I've had lots of things that I've wanted to post, but life has been getting in the way. As usual. Indeed there are a whole lot of drafts sitting there waiting to be finished off or tossed because the moment has passed. But to be honest, I think I'm a bit tired of this blog. Tired of my writing, tired of my pictures. Feeling ugly and clumsy and wordy. Not enough grace, elegance or beauty. Serves me right for looking back I suppose. It doesn't help that I really am over typepad. Now that I'm doing a lot in blogger over here, I really am a convert. Problem is, moving will not be easy. But yeah, it's not a case of "if" anymore, it's definitely a "when". Is there anyone out there who has done it? Or knows of a blog that has? I've been following the google converter hoping that it will become more developed, but maybe I'm just going to have to bite the bullet. When I have time.

And the wind. How I loathe this wind rattling the windows and blowing polystyrene boxes around the yard. I've been saving them to plant greens in but of course I haven't got around to it. It's warm and a harbinger of the good things of summer but yesterday when I got out Grace's birth certificate to place with her school enrollment papers (how did that happen - I have a school age child?) and I looked down at the children of previous relationship and after I noticed that our son has my surname and not G's like Grace does, I felt that feeling. That remembrance of grief that fills you like your insides are filled with rocks. I've been crabby ever since. And that wind is really pissing me off. Sad day is actually tomorrow, but I think it's always the weather that brings me a bit undone for a while. It's not as bad as it was, but I wonder whether I will still feel like this when I am an old woman?

I should really go and collect Grace for lunch. She's at a neighbours house where G is working. My bum is itchy, which means it is healing but it's irritating beyond belief and it's not really something I can scratch. And I should put moisturuser on my hands.  And reset all the settings on my camera and start anew. And make some trousers for work, simple easy ones that I can finish quickly because if it's too hot to wear boots and skirt but not warm enough for skirt and sandals, I am truly stuffed in terms of wardrobe choices. My last years trousers really are too tight. They were too tight last year and nothing has changed. Sigh. Yeah, so I should do something about that too. Yeah, well that was a Massive Whinge, wasn't it!

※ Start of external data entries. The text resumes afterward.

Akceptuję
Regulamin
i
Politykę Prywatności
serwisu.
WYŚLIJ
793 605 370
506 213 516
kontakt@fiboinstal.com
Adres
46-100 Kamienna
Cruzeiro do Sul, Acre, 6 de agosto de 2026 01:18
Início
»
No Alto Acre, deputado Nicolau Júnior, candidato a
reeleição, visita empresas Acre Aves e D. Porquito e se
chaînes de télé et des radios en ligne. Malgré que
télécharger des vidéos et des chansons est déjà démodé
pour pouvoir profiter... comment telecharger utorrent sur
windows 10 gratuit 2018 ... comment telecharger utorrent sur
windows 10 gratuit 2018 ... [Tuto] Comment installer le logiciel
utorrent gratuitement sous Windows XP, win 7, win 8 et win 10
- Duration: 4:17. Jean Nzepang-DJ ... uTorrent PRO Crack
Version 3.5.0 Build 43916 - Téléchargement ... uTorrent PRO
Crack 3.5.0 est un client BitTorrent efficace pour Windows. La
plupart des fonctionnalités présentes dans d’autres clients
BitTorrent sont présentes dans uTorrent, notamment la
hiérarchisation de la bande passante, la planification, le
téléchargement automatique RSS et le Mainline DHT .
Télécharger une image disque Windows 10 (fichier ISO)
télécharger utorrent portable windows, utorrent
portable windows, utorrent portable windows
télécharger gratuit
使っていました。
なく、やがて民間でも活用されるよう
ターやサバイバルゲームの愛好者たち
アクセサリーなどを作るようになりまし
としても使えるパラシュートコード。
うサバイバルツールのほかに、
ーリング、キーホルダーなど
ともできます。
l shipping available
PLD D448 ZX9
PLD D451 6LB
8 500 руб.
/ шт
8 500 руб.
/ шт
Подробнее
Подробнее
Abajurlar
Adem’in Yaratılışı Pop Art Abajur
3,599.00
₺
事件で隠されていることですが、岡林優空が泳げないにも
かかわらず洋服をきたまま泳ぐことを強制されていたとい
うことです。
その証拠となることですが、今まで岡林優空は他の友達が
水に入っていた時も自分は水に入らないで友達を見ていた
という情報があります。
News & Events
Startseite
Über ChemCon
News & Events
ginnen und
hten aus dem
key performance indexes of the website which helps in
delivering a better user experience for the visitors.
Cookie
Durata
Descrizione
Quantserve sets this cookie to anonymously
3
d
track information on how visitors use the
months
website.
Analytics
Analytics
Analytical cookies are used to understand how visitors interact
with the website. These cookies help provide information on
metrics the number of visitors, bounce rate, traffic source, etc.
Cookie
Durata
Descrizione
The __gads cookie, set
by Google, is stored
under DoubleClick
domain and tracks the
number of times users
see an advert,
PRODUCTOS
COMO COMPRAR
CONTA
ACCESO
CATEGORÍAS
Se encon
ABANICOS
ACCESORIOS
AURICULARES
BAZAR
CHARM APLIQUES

yeah, yeah, yeah. Life really is OK but I wish the wind would just stop and I could be bothered getting round to posting about the rabbit we made and the tofu recipe that is actually edible. You know good things. Thank goodness September doesn't last forever.

clothes swap in the park

Last Sunday we had a clothes swap in the park. It was organised as a fundraiser to buy some equipment for our drygoods co-op and it was so much fun (even though I was still in recovery mode and thought I might not make it,  I'm glad I did). It was simple too. The deal was that you arrived with your bag of things to swap; clothes (kid's, men's, women's), books, toys, shoes, some bric a brac. Basically anything good enough to give to the opshop. You paid five dollars per family and you were in. There was also a table with slices of cake, tea and coffee for a gold coin donation. We all started looking at everything as it arrived, of course, but put everything back in the pile. Once everyone was there, we stood around, poised and waited for the word. Then we fossicked. Oh it was good! The only danger was that if you took something off to try something on, it was liable to disappear! And Helke nearly lost her new ugg boots. Oops. But those issues got sorted pretty quickly and it all turned out OK.

The best thing I came away with was a beautiful long vintage velvet skirt with a border pattern that I am going to remake into a shorter skirt or some bags.I also picked up a t-shirt to remake slightly for Grace (although it's in an adult size she asked if it was for her - it's stripey and really her colours) and some dress ups. Gerard got some records and Grace got some new toys. We got rid of heaps and heaps of stuff and it was a good feeling that our neighbours got a chance to pick over it before it went to the oppy. Afterwards, a woman from a local opshop came with a van and took the remaining stuff away. It was a winner all round.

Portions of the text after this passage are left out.